Dito isso, há outras razões menos agradáveis pelas quais a fé dos atletas é tolerada entre a imprensa e o público não religioso. Uma opinião mais cínica seria que muitos jornalistas veem isso como o preço a pagar para cobrirem esportes. Eles devem fingir que ouvem o devoto falando sobre Jesus, antes de perguntar, pela enésima vez: “Então, o que estava passando pela sua cabeça, quando você deu aquele tiro?”
Essa não é a interpretação mais condenável, no entanto.
Às vezes, quando olhamos mais de perto, vemos em ação o que parece ser uma dinâmica hedionda. Em muitos esportes americanos populares, uma mídia cada vez mais privilegiada, irreligiosa e ainda majoritariamente branca escreve sobre uma liga majoritariamente religiosa, majoritariamente não branca, na qual relativamente poucos vêm de uma situação privilegiada. O resultado é um abismo entre jornalistas e atletas — seja ele marcado por classe, educação, raça ou por todas as opções anteriores. Nesse aspecto, os liberais estão certos e os conservadores estão errados: não se pode tirar a política dos esportes. E, ironicamente, isso nunca fica mais evidente do que quando se coloca Deus na conversa.
Para citar um exemplo memorável, alguns anos atrás, o jornalista esportivo Dave Zirin criticou o quarterback Russell Wilson por atribuir uma vitória a Deus, acusando que “jogadores de futebol americano falam de Deus como se Ele… fosse o Grande Treinador no Céu, anotando um roteiro de resultados como Vince McMahon, com um moletom largo e um fone de ouvido”. Se existe mesmo um Deus, Zirin acrescentou, “essa força todo-poderosa não se importa muito com futebol”. A gente se pergunta como ele sabe disso.
A cobertura foi igualmente desdenhosa quando o linebacker do Ravens, Ray Lewis, entrou para o Hall da Fama. O periódico Deadspin ficou perplexo com a convicção desse atleta de que Deus falou com ele e cuidou dele em meio à tragédia, e o SB Nation deu o seguinte subtítulo a uma seção que fala sobre a paráfrase que Lewis fez de Isaías 54.17 (“Nenhuma arma forjada contra mim prosperará”): “Armas, Deus, e coisas desse tipo”.
Criticar é um jogo justo, e os jornalistas não devem reprimir discordâncias substanciais só para serem educados. A ótica desses encontros não é das melhores, no entanto, e reagir à piedade dos atletas com escárnio ou fingida indulgência não é respeito nem tolerância. É um desprezo mal disfarçado — e uma revelação do enorme abismo que há entre o modo que nossa cultura secularizada pensa sobre a religião e o modo que atletas fiéis se veem em um mundo extasiado com Deus.
O fato adorável é que os atletas em questão parecem não se importar nem um pouco [com esse desprezo], o que é bastante libertador para aqueles de nós que os aplaudem e compartilham de sua fé.
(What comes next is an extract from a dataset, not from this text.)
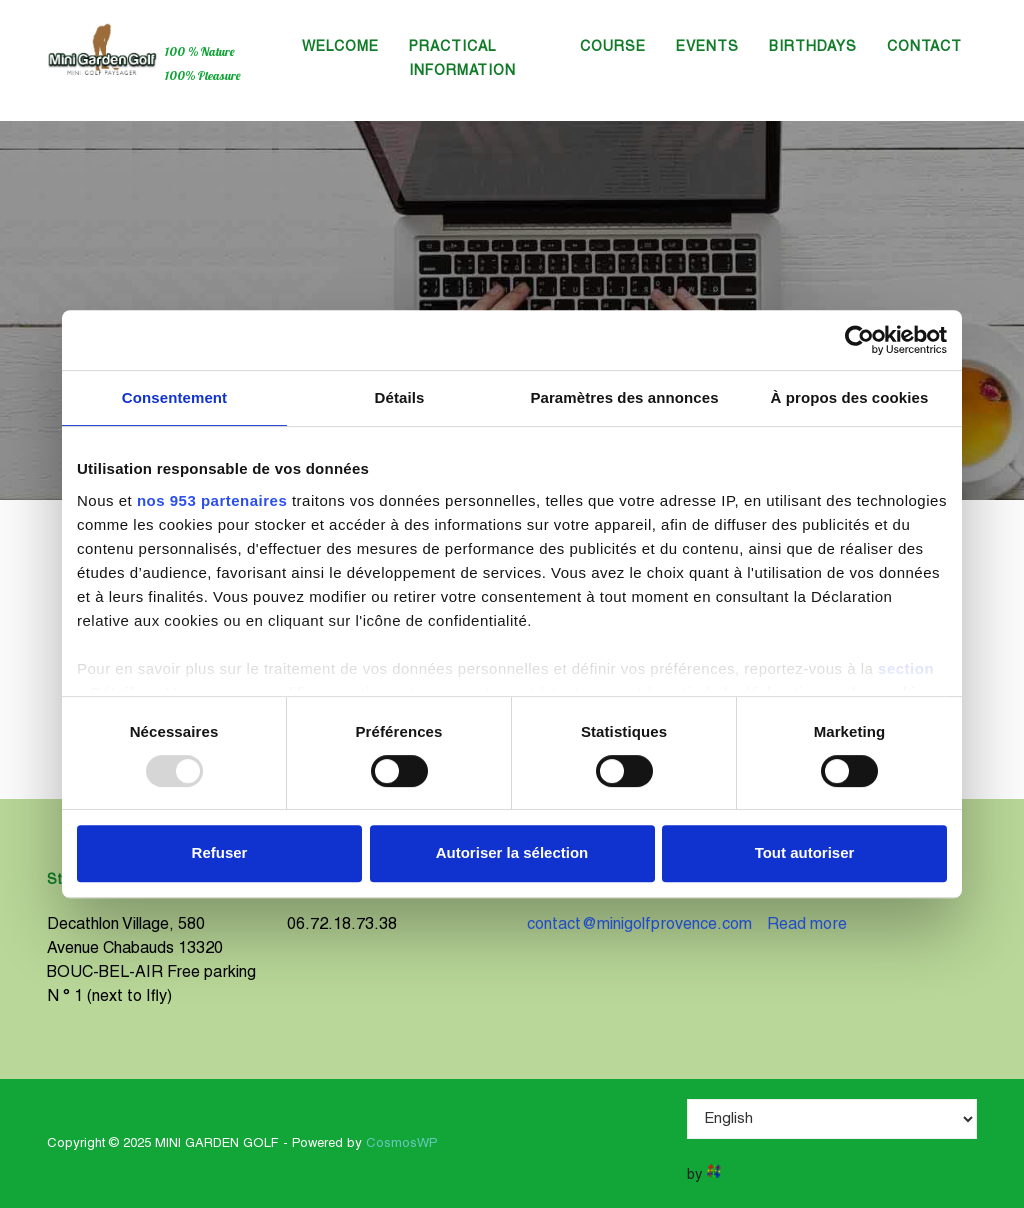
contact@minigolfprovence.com (639, 925)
Eles são um exemplo, para todos os crentes, do que é ser alegre e descaradamente cristão em público.
Como muitos fazem na mídia esportiva, eu também costumava revirar os olhos para tais demonstrações de piedade. Aquilo me parecia fora de lugar, desnecessário, talvez até uma fraude. E talvez seja mesmo, às vezes. Mas eu tive de admitir que eu teria a inclinação de ficar de boca fechada no pódio dos vencedores — eu ficaria envergonhado demais para ser tão ousado sobre a minha fé. No entanto, essas irmãs e irmãos são totalmente destemidos. Eu, por exemplo, tenho algo a aprender com a atitude deles.
Brad East é professor associado de teologia na Abilene Christian University. Ele é autor de quatro livros, entre eles The Church: A Guide to the People of God [A Igreja: Um guia para o povo de Deus] e Letters to a Future Saint: Foundations of Faith for the Spiritually Hungry [Cartas para um Futuro Santo: Fundamentos da fé para quem tem fome espiritual].